TASK INSTRUCTIONS | This exercise asks for every line of the material that includes the word "Delhi".
*** RECORD EXCERPTS
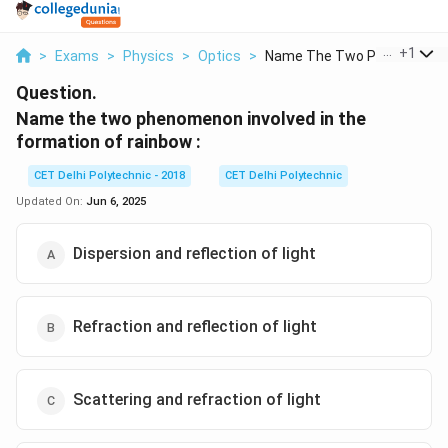
...
+
1
>
Exams
>
Physics
>
Optics
>
Name The Two Phenome...
Question.
Name the two phenomenon involved in the
formation of rainbow :
CET Delhi Polytechnic - 2018
CET Delhi Polytechnic
Updated On:
Jun 6, 2025
Dispersion and reflection of light
Refraction and reflection of light
Scattering and refraction of light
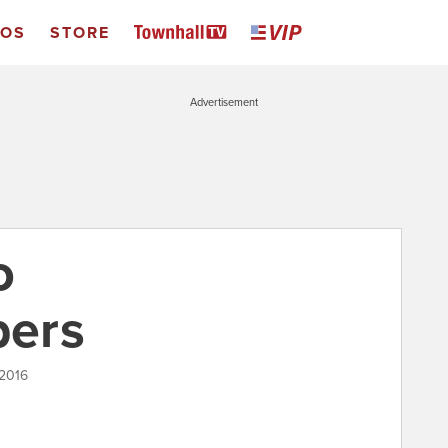
EOS
STORE
Advertisement
o
ers
 2016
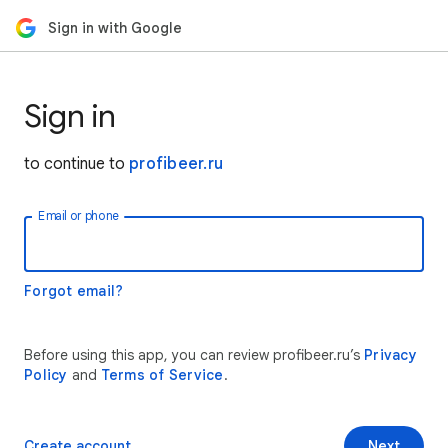
Sign in with Google
Sign in
to continue to
profibeer.ru
Email or phone
Forgot email?
Before using this app, you can review profibeer.ru’s
Privacy
Policy
and
Terms of Service
.
Create account
Next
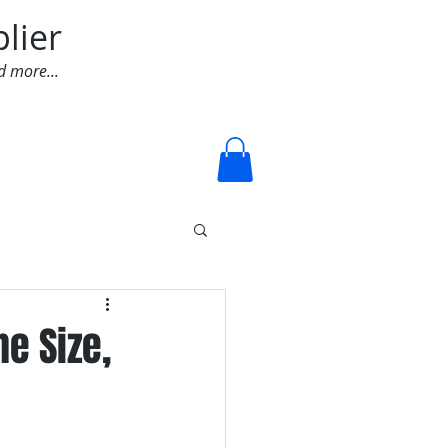
lier
d more...
Log In
e Size,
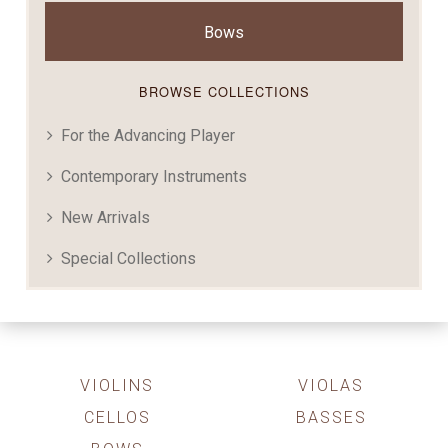
Bows
BROWSE COLLECTIONS
For the Advancing Player
Contemporary Instruments
New Arrivals
Special Collections
VIOLINS
VIOLAS
CELLOS
BASSES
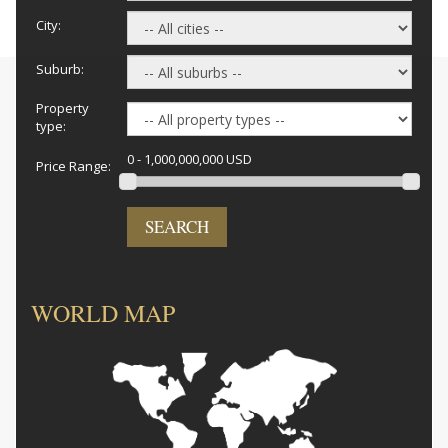
City:
Suburb:
Property
type:
0 - 1,000,000,000 USD
Price Range:
SEARCH
WORLD MAP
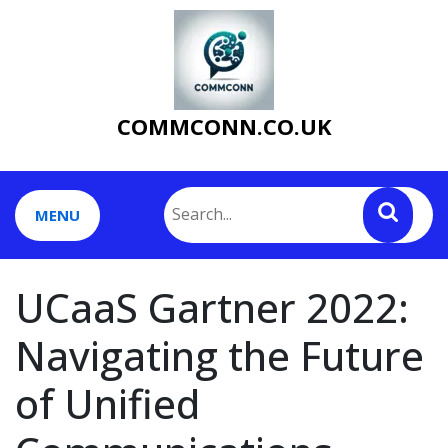
Skip
to
content
COMMCONN.CO.UK
MENU
UCaaS Gartner 2022:
Navigating the Future
of Unified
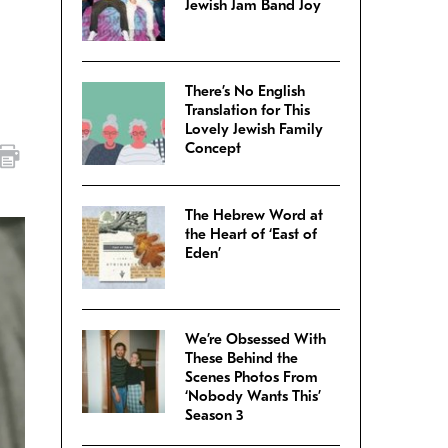
Jewish Jam Band Joy
There’s No English
Translation for This
Lovely Jewish Family
Concept
The Hebrew Word at
the Heart of ‘East of
Eden’
We’re Obsessed With
These Behind the
Scenes Photos From
‘Nobody Wants This’
Season 3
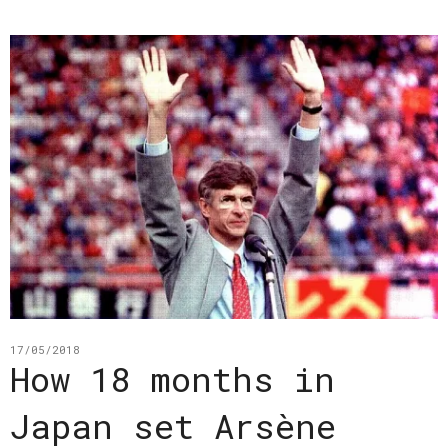
17/05/2018
How 18 months in
Japan set Arsène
******
ANSWER TO THE EXERCISE |
CET Delhi Polytechnic - 2018
CET Delhi Polytechnic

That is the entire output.